Vintage idea modernizes emerging processes

April 6, 1998 Design News

FAST TRACK: MOTION CONTROL

Vintage idea modernizes emerging processes

Intelligent air-bearing design delivers repeatable precision

by John Lewis, Northeast Technical Editor

Westborough, MA--In its simplest form, an air bearing consists of nothing more than two accurately machined surfaces separated by a film of pressurized air. As surprising as it may seem in this era of rapidly advancing technology, however, design engineers are turning toward this rather "old" technology to solve a variety of problems such as improved precision, accuracy, cleanliness, and longer life. It also has helped put a small Massachusetts company, Dover Instrument Corp., on the map.

Although use of air as a bearing lubricant is an idea that dates back to the 1800s, it took air-bearing pioneers nearly a century to successfully implement the concept. Papers and patents written throughout the 1900s define modern air-bearing principles, but the lack of modern manufacturing and computational techniques limited early work in the field. In fact, practical applications for the technology didn't appear until the early space program needed to manufacture and measure components to accuracies of a millionth of an inch (25 nm).

The cornerstone of Dover Instrument, founded in 1964, was the work of a small team of engineers from MIT Instrumentation and Draper laboratories. The team solved the metrology problem with an air bearing design that ran true to a millionth of an inch. "The early years were lean," says Dover's President and CEO Stephen Hero, son of Dover's founder, John Hero. "Back then, not many applications required the kind of micro-inch motion that air bearings deliver."

Dover's early air bearings were fabricated and assembled in a 100-sq-ft cubical in a Westborough basement. Most were used in one-of-a-kind R&D, government, or aerospace projects. "We've grown from a company that supplied maybe a hundred components per year, to a present-day facility that fills 75,000 sq ft. Today we design, manufacture, and assemble thousands of components and systems annually."

"Driving this growth," says VP of Sales Mike Townsend, "is micro-electronic and optical product miniaturization, plus our shift from supplying components to integrating systems."

Miniaturization drives component features to tighter tolerances. This increases the number of products requiring air-bearing accuracy. Flat panel displays, diskdrives, diamond-turned optics, and semiconductors--emerging technologies 20 years ago--are now vital to the economy. Dover's recent 30,000-sq-ft expansion enables manufacture of hundreds of units to satisfy modern, high-volume production requirements.

Air-bearing integration. Dover's growth, spurred on by miniaturization, has also changed the way Dover implements its air bearings. Previously, customers specified air bearings with only mechanical accuracy in mind. They typically mounted a motor, then integrated it into their machine. Today customers specify not only mechanical accuracy, but often ask for specific throughputs, accelerations, and step and settle times.

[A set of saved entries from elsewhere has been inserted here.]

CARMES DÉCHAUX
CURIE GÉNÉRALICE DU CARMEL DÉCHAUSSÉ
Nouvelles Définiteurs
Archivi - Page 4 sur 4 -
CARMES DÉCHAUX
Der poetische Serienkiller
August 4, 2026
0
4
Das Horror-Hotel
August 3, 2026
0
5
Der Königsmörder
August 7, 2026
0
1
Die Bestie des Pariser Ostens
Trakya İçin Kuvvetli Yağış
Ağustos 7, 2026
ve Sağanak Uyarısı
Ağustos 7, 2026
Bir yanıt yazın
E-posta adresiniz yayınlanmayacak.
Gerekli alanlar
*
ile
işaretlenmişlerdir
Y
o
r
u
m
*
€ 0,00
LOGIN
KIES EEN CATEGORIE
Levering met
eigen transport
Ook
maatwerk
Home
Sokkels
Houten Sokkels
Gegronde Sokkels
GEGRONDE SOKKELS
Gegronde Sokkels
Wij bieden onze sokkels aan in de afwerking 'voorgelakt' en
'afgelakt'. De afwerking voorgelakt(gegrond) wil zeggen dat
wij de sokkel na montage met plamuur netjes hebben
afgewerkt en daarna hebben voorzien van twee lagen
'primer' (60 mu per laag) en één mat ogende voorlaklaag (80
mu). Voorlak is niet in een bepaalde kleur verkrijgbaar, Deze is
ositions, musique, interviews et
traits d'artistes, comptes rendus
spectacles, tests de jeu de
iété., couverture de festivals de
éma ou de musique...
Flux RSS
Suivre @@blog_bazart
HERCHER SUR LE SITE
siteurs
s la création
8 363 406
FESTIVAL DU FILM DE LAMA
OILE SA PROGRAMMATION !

To address these needs, Dover combines motor, amplifier, and control technologies into its air-bearing systems. "That's where most of our technical growth has come from," says Townsend. To support these technologies, the company employs close to 200 people, with 40 designers and engineers, 60 machinists, 60 assemblers, and other administrative, sales, and marketing staff.

A "long" project may last only six months. "From a technology standpoint, it's a fast-paced, exciting place to work," says VP of Engineering Phil Greene. Employees are exposed to a variety of industries and technologies. They frequently work on custom projects that have never been tried before. There's roughly a 40/60 split between standard product sales and custom design work, where engineers work closely with customers to implement catalog products into custom machines.

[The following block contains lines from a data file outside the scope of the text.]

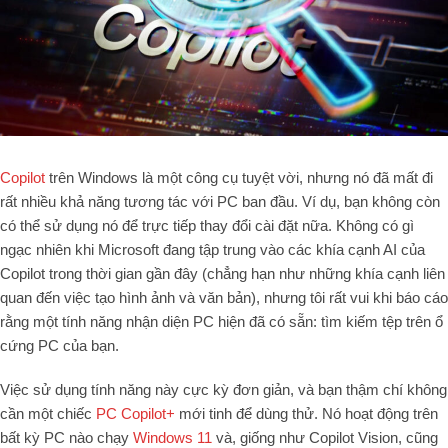
Copilot
trên Windows là một công cụ tuyệt vời, nhưng nó đã mất đi
rất nhiều khả năng tương tác với PC ban đầu. Ví dụ, bạn không còn
có thể sử dụng nó để trực tiếp thay đổi cài đặt nữa. Không có gì
ngạc nhiên khi Microsoft đang tập trung vào các khía cạnh AI của
Copilot trong thời gian gần đây (chẳng hạn như những khía cạnh liên
quan đến việc tạo hình ảnh và văn bản), nhưng tôi rất vui khi báo cáo
rằng một tính năng nhận diện PC hiện đã có sẵn: tìm kiếm tệp trên ổ
cứng PC của bạn.
Việc sử dụng tính năng này cực kỳ đơn giản, và bạn thậm chí không
cần một chiếc
PC Copilot+
mới tinh để dùng thử. Nó hoạt động trên
bất kỳ PC nào chạy
Windows 11
và, giống như Copilot Vision, cũng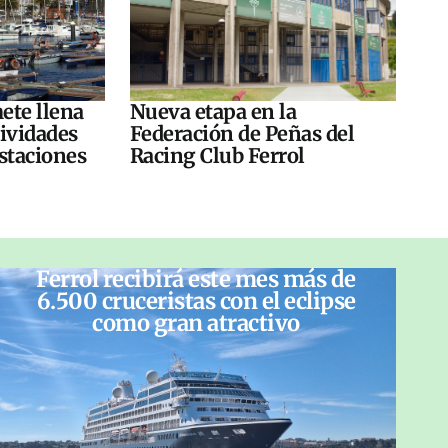
ete llena
Nueva etapa en la
tividades
Federación de Peñas del
ustaciones
Racing Club Ferrol
Ferrol recibirá este mes más de
6.500 cruceristas con el eclipse
como gran atractivo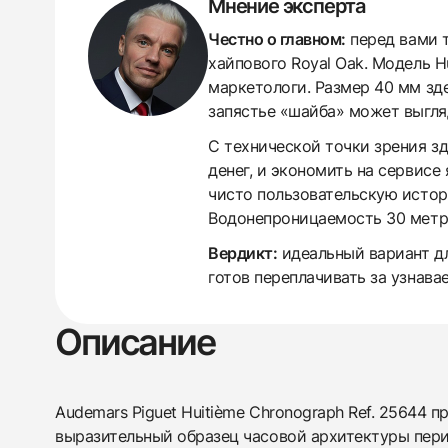
Мнение эксперта
Честно о главном:
перед вами т
хайпового Royal Oak. Модель H
маркетологи. Размер 40 мм зд
запястье «шайба» может выгля
С технической точки зрения з
438
285
145
142
205
204
195
150
6
денег, и экономить на сервисе
чисто пользовательскую истори
Водонепроницаемость 30 метро
Вердикт:
идеальный вариант для
готов переплачивать за узнав
Описание
Audemars Piguet Huitième Chronograph Ref. 25644 
выразительный образец часовой архитектуры пери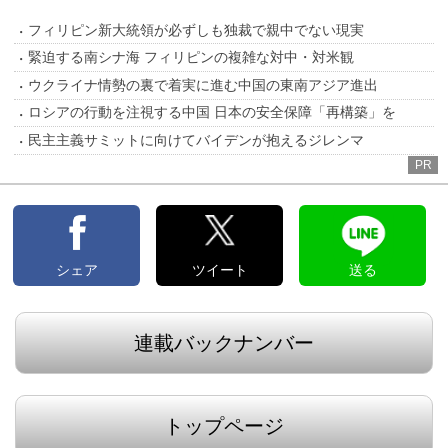
フィリピン新大統領が必ずしも独裁で親中でない現実
緊迫する南シナ海 フィリピンの複雑な対中・対米観
ウクライナ情勢の裏で着実に進む中国の東南アジア進出
ロシアの行動を注視する中国 日本の安全保障「再構築」を
民主主義サミットに向けてバイデンが抱えるジレンマ
PR
シェア
ツイート
送る
連載バックナンバー
トップページ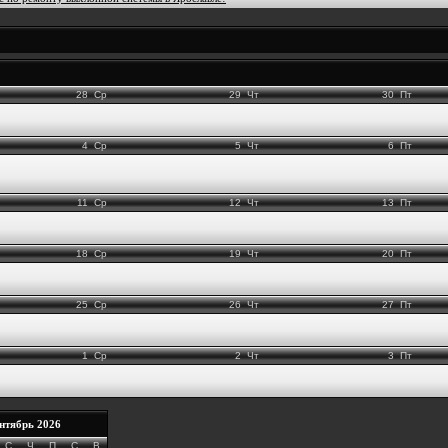
28
Ср
29
Чт
30
Пт
4
Ср
5
Чт
6
Пт
11
Ср
12
Чт
13
Пт
18
Ср
19
Чт
20
Пт
25
Ср
26
Чт
27
Пт
1
Ср
2
Чт
3
Пт
нтябрь 2026
С
Ч
П
С
В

Technological advances and the drive toward miniaturization in semiconductors, microelectronics, and optics have propelled Dover?s average annual sales by 30% over the last six years.

Once an order comes in, a project engineer opens dialogue to cultivate the relationship, Townsend explains. After solving customer problems for one product, many customers return at the end of its life cycle to work on the next one.

Dover's engineers juggle many projects simultaneously. "As engineers are shipping one project, they're supporting products that have already shipped, and designing new ones," says Greene.

"A core management group meets regularly to make 'big-picture' decisions as to where the company is headed," Greene explains. "Once decisions are made, however, management empowers individual employees to take whatever steps are necessary to make a better product or satisfy the customer further," Townsend adds.

Hiring prospects are good for engineers at Dover. The company hired 65 people last year, 12 were engineers. Greene looks for engineers with a "can do" attitude and the ability to think quickly, adapt, and execute practical solutions. "A company such as ours depends on team players," Greene says. Engineers need good interpersonal skills and business sense. "The hardest part of the job is doing custom design work with limited time, and understanding that the opportunity to satisfy a customer may evaporate."

"The schedule can be hectic, and our people put in a lot of hours. Still there's virtually zero turnover among employees here," Townsend says. "We have many employees that have worked here for 10, 15, or even 20 years."

Despite its rapid growth, Dover strives to maintain a small-company atmosphere. "We try to keep the entrepreneurial spirit alive within the company," Hero says. The comprehensive benefits and rewards system, tied to individual and team effort, includes bonuses and profit sharing.